§ **TASK STATEMENT**
Find the line with "de de mais um" in the records below. Copy it and every line after it, up to and including the line with "rientaram para o fechamento, agora orientam a".

____________

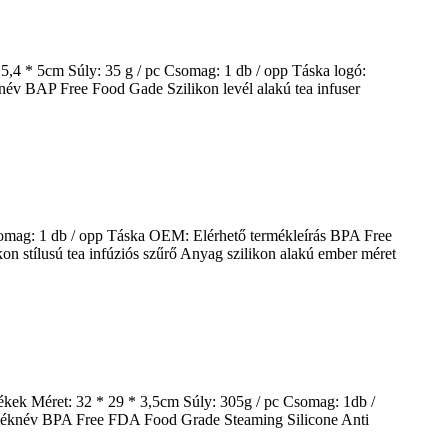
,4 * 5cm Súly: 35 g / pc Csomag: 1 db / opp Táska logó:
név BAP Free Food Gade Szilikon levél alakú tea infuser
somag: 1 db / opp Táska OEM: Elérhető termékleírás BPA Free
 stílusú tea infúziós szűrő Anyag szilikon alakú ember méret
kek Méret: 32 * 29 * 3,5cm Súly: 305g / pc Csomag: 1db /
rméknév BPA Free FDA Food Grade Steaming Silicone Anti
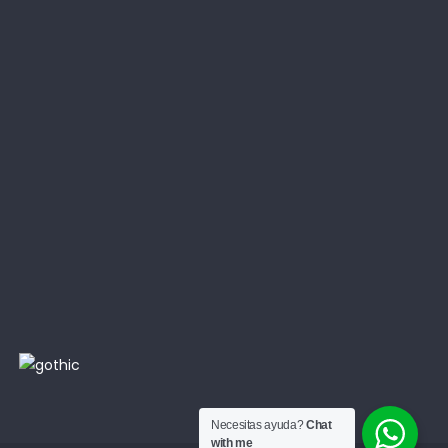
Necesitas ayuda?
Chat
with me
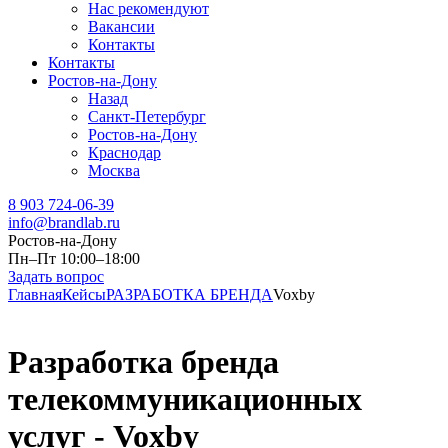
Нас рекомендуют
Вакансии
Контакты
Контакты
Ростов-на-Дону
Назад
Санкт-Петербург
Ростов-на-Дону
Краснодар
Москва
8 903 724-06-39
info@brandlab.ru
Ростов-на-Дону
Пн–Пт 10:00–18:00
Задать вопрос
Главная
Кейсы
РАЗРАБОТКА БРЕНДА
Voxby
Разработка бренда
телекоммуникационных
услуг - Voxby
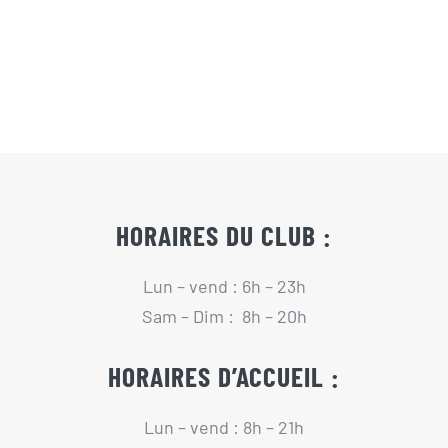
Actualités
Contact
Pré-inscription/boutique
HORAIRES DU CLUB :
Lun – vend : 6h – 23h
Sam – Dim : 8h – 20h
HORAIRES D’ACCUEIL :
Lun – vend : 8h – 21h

____________

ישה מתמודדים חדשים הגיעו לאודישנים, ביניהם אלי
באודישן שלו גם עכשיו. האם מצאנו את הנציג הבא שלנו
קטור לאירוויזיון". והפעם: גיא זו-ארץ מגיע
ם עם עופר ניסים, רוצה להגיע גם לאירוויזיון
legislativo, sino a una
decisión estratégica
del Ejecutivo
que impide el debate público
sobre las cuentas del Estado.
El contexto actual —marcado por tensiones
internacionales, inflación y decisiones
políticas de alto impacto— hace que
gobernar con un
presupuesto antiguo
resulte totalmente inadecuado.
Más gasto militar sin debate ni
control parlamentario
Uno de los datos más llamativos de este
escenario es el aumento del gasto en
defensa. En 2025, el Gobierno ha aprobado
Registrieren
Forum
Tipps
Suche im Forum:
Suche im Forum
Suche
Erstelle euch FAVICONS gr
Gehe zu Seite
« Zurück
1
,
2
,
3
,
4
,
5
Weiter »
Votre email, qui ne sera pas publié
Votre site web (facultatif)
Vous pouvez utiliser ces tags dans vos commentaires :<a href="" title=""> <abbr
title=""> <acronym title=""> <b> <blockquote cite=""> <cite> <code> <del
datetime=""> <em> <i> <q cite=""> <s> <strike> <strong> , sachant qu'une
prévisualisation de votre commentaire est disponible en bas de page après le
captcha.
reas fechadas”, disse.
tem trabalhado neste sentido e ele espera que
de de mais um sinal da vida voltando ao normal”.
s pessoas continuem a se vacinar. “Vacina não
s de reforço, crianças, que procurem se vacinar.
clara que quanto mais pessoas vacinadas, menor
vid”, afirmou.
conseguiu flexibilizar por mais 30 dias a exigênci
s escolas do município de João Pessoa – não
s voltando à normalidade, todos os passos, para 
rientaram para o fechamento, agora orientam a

____________

§ **SOLUTION FOR THIS PROBLEM**
de de mais um sinal da vida voltando ao normal”.
s pessoas continuem a se vacinar. “Vacina não
s de reforço, crianças, que procurem se vacinar.
clara que quanto mais pessoas vacinadas, menor
vid”, afirmou.
conseguiu flexibilizar por mais 30 dias a exigênci
s escolas do município de João Pessoa – não
s voltando à normalidade, todos os passos, para 
rientaram para o fechamento, agora orientam a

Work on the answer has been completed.